Proposed Rule on Speed Limit Devices for Commercial Vehicles

Washington – The National Highway Traffic Safety Administration and the Federal Motor Carrier Safety Administration have announced a proposed rule that would require the installation of speed-limiting devices on trucks, buses and multipurpose passenger vehicles weighing more than 26,000 pounds.

The proposed rule, announced August 26, suggests that capping speeds at 60, 65 or 68 mph could prevent fatal crashes while saving an estimated $1.1 billion in fuel costs annually.
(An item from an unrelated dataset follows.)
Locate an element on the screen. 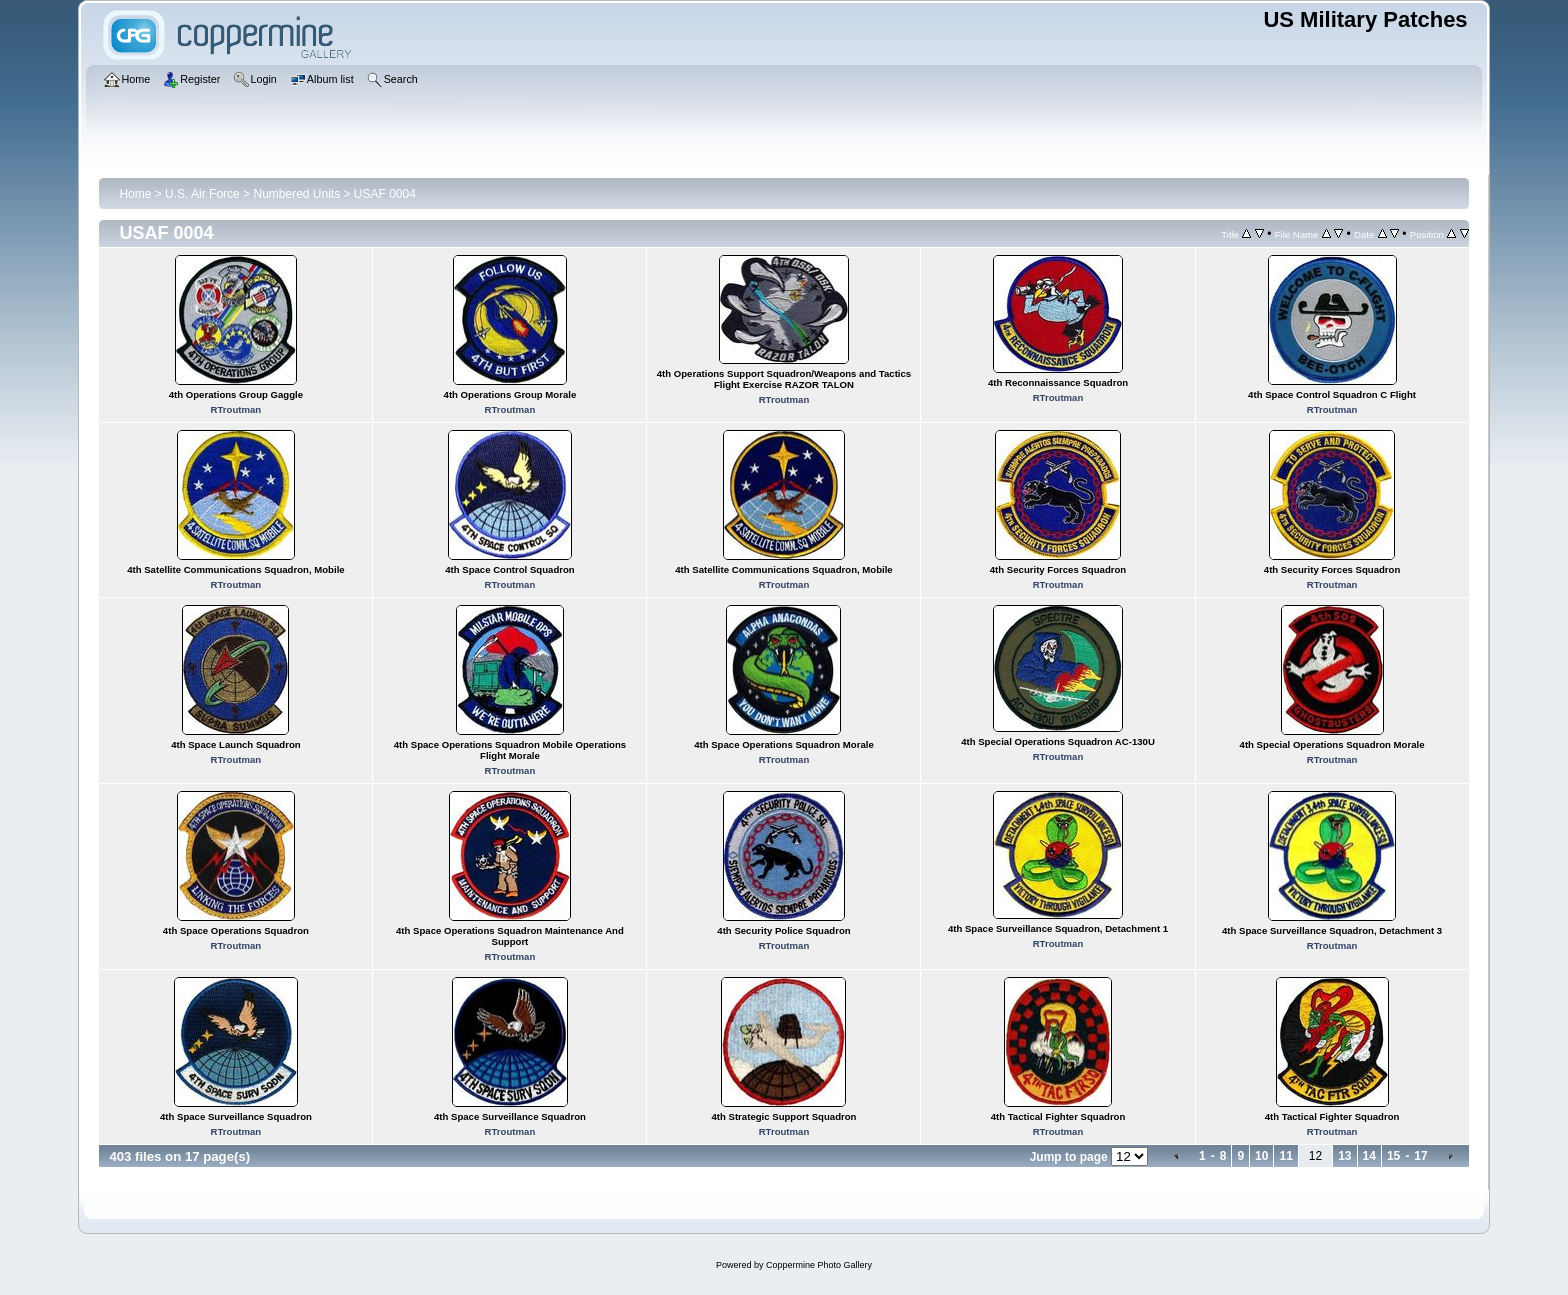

The maximum set travel speed would be adjusted after officials weigh public comment on the proposal.

“There are significant safety benefits to this proposed rulemaking,” Secretary of Transportation Anthony Foxx said in a press release. “In addition to saving lives, the projected fuel and emissions savings make this proposal a win for safety, energy conservation, and our environment.”

NHTSA Administrator Mark Rosekind and FMCSA Administrator T.F. Scott Darling III also expressed support for the proposal.

“Safe trucking moves our economy and safe bus operations transport our loved ones,” Darling said in the DOT press release. “This proposal will save lives while ensuring that our nation’s fleet of large commercial vehicles operates efficiently.” In a statement issued August 17, Sen. Johnny Isakson (R-GA), a longtime supporter of the proposed rule, cited federal data showing an estimated 1,115 fatal crashes involving large trucks occur every year. “Each day that has passed that this commonsense safety measure has been delayed by bureaucratic processes is one too many,”

Isakson said in the statement. Isakson issued an amendment earlier this year that was included in the Senate-passed transportation funding measure. It required the Secretary of Transportation to make a final ruling on speed-limiting devices by no later than six months after its potential passage into law.